The National Institute of Civil Aviation (spanish: Instituto Nacional de Aeronáutica Civil, INAC) is a Venezuelan civil aviation agency. Its headquarters were in the Torre Británica in Caracas, Miranda, and it had offices in the Edificio Sede IAIM on the property of Simón Bolívar International Airport in Maiquetía, Vargas.
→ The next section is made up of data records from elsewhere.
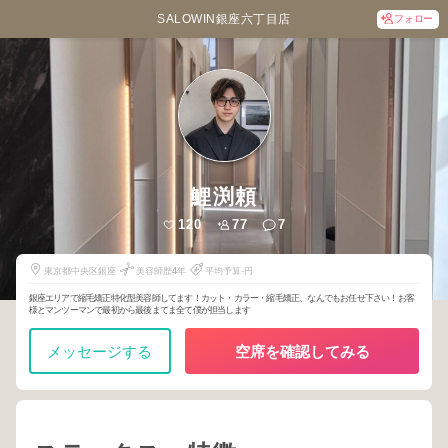
SALOWIN銀座六丁目店
フォロー
鯉渕頼
120
77
7
東京都中央区銀座
美容師歴
4
年
平均予算-円
銀座エリアで縮毛矯正特化型美容師してます！カット・カラー・縮毛矯正、なんでもお任せ下さい！お客
様とマンツーマンで最初から最後まてま全て僕が担当します
メッセージする
空席を確認してみる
The National Institute of Civil Aviation is responsible for regulating, overseeing, and supervising civil aviation activities, which includes ensuring the fulfillment of the rights and duties of public air transportation service users, maintaining constant surveillance of operational safety and civil aviation protection (including air navigation services), and developing air commerce policies for national airspace.

The investigation of serious aviation accidents and incidents was instead the responsibility of the Junta Investigadora de Accidentes de Aviación Civil (JIAAC), a separate agency.

As of 2012, the departments of the Ministry of Aquatic and Air Transport serve as the civil aviation authority and as the accident investigation authority.

== History ==
INAC was established by Decree No. 1,446 with Fuerza y Rango de Ley. The decree was published in the Gaceta Oficial No. 38.226 on September 28, 2001. Later, it was renamed to Instituto Nacional de Aeronáutica Civil (INAC) on 12 December 2005 in accordance with the Law for the Creation of the National Institute of Civil Aeronautics, published in Official Gazette No. 38,333.